3) Therapeutic Strategies
The high proportion of surgical management in our series (84.84%) reflects the severity of the injuries encountered during these incidents.
Surgical debridement remains the fundamental procedure. In cases of extreme haemodynamic instability, the priority is vascular control, as highlighted by Boukhris J. et al. [7] in a case of haemorrhagic shock due to laceration of the femoral vessels requiring emergency ligation. Although simple debridement predominates in our series and that of Diallo S. et al. in Gao [5], the management of vascular and soft tissue damage determines the immediate vital and functional prognosis. An interesting technical divergence appears in the literature regarding bone stabilization.
External fixation was used in 15.15% of cases in our study, a figure close to the 21.6% reported in Gao [5]. For fractures of the tibia and radius, Boukhris J et al. [7] also recommend external fixation (Orthofix or Hoffmann type), confirming that it remains the method of choice for fractures with a high risk of infection.
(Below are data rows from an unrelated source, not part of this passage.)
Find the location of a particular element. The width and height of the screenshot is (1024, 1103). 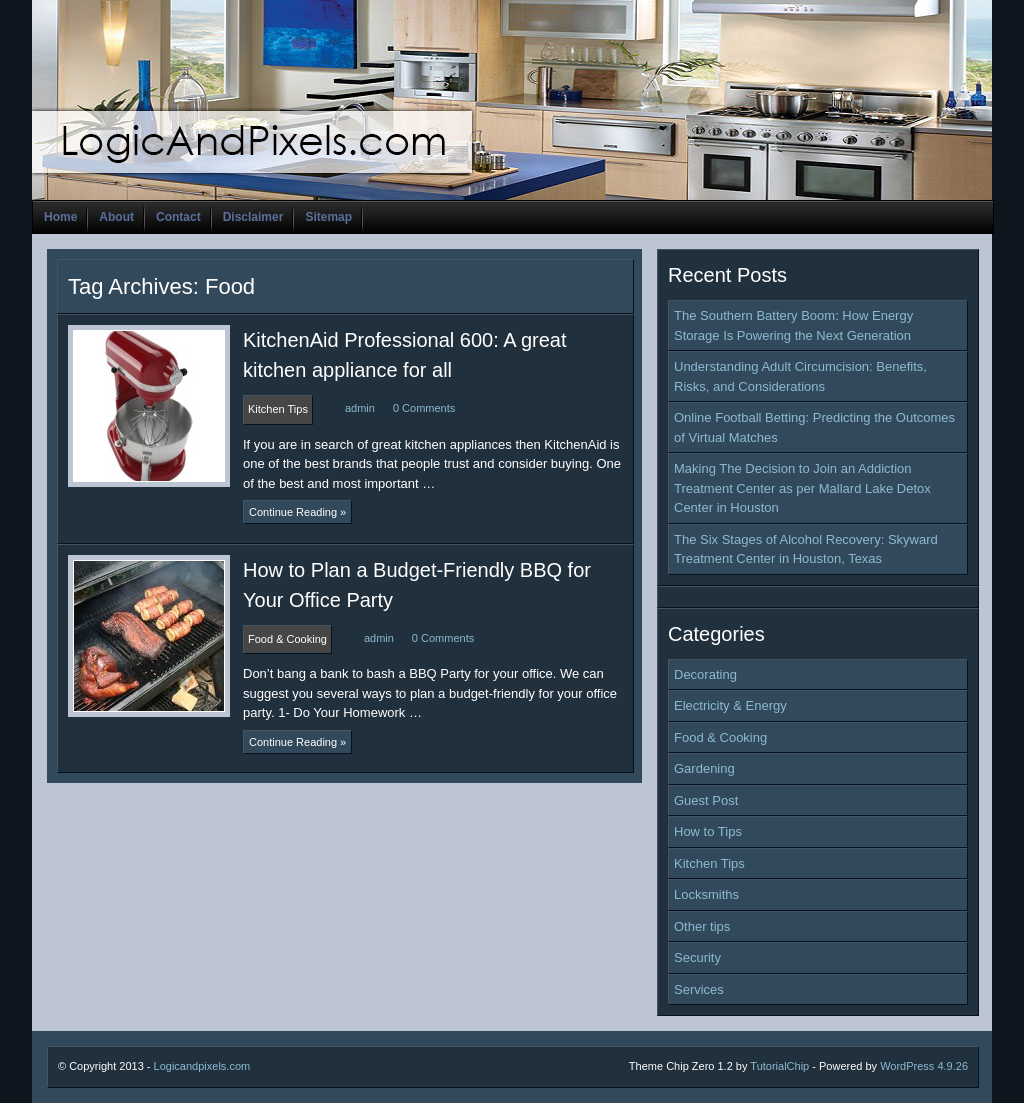

Locksmiths is located at coordinates (706, 894).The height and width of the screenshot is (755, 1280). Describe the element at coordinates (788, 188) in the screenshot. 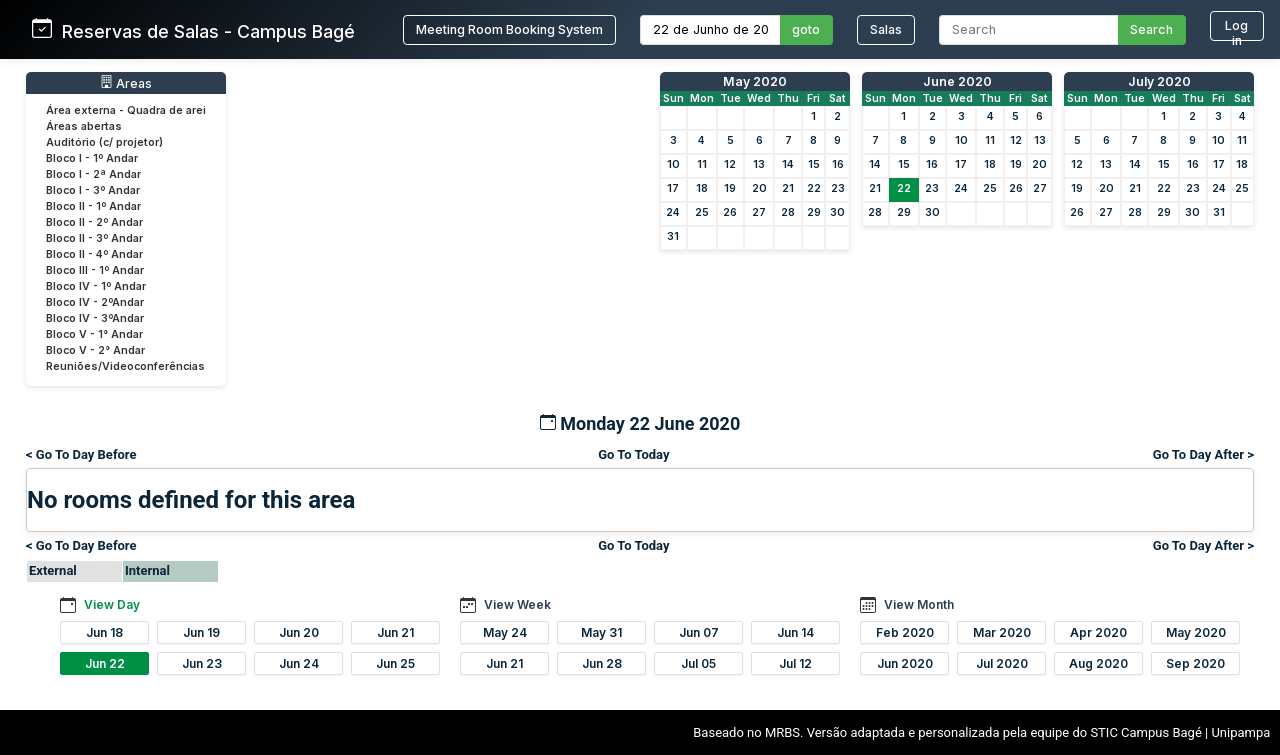

I see `21` at that location.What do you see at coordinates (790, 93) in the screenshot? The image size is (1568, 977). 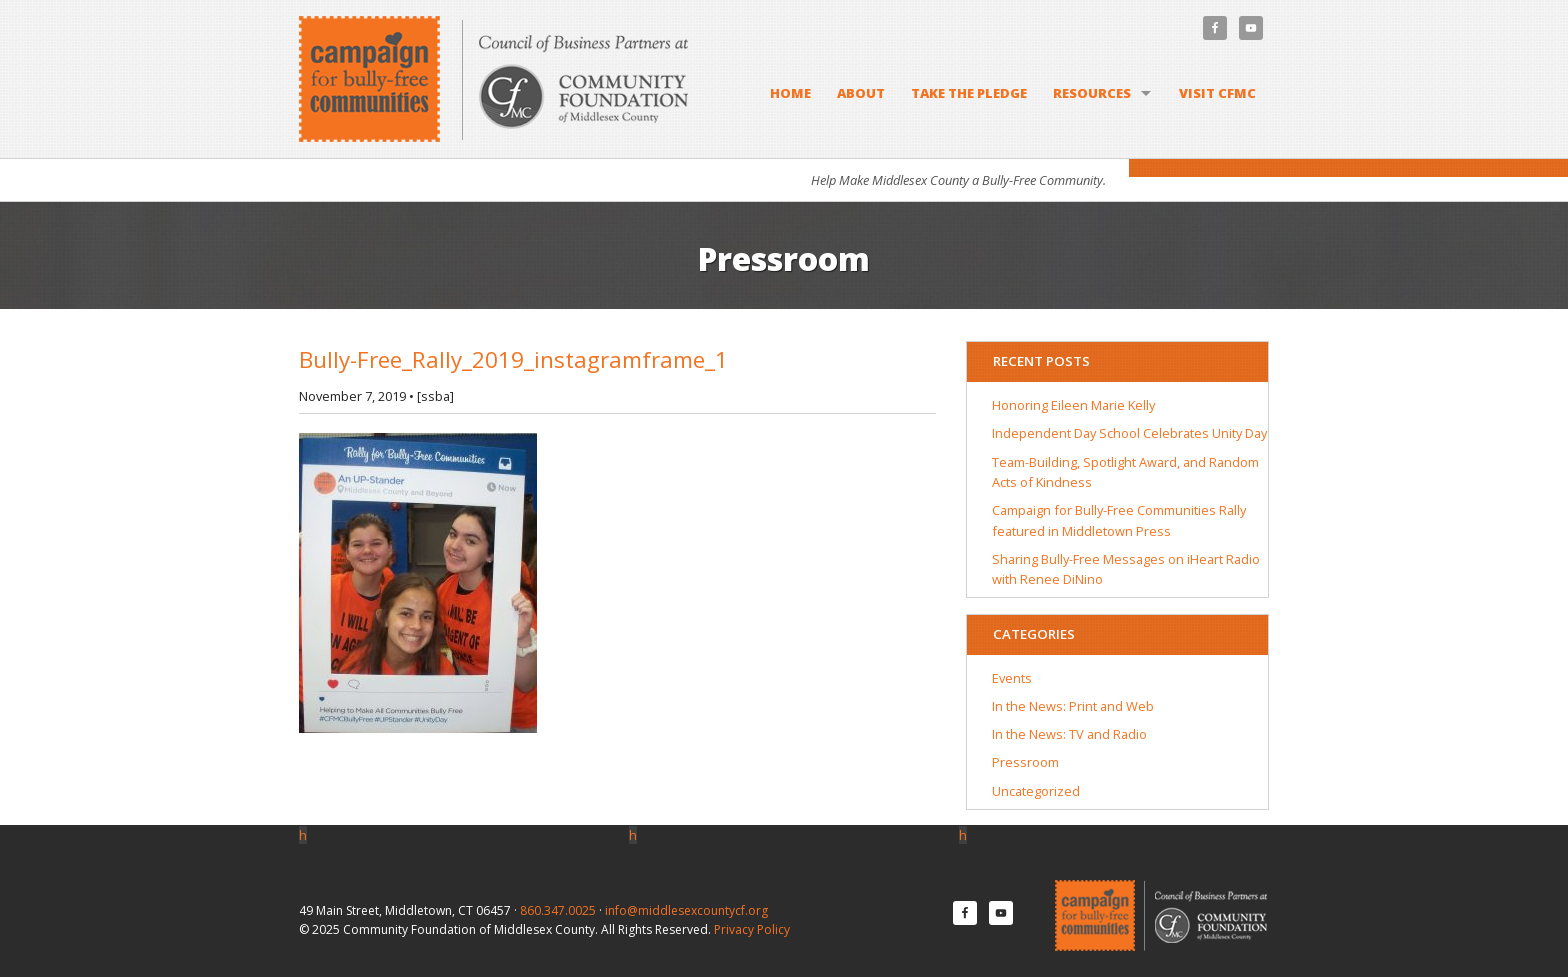 I see `Home` at bounding box center [790, 93].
In contrast to our series, in which external fixation was the preferred method for long bones, Boukhris J. et al. [7] reported the use of nailing for fractures of the femoral shaft in stable patients. This choice highlights that, under conditions of haemodynamic stability and depending on the kinetic energy of the projectile, internal osteosynthesis may be considered, although caution remains essential given the risk of infection associated with ballistic projectiles.
4) Limits
This study is limited by the short 5day observation period, the conflictrelated constraints on data collection, and the absence of systematic shortterm hospital outcomes such as infection, reoperation, or mortality. Despite these limitations, it provides valuable insights into civilian ballistic trauma management.
5. Conclusion
The events of June 2023 in Senegal were marked by an influx of complex ballistic trauma cases among young male patients. The HOGIP played a central role in the management of these emergencies, which were dominated by lower limb injuries and open fractures. The therapeutic strategy, focused on surgical debridement and osteosynthesis using external fixation, enabled the stabilisation of the most severe injuries. This study highlights the need for urban hospitals to maintain constant preparedness for episodes of mass civil violence (activation of the Plan Blanc) to ensure the best possible functional outcome for victims. Finally, in terms of prevention, banning the use of lethal ammunition in the context of law enforcement appears to be an absolute necessity to avoid disabling sequelae among the civilian population.
Ethics Statement
This retrospective study was conducted in accordance with institutional guidelines. Approval for the protocol was obtained from the ethics committee of our hospital. Patient confidentiality was strictly protected: all data were anonymized prior to analysis, no personal identifiers were retained, and results are presented in aggregate form to prevent any possibility of individual identification.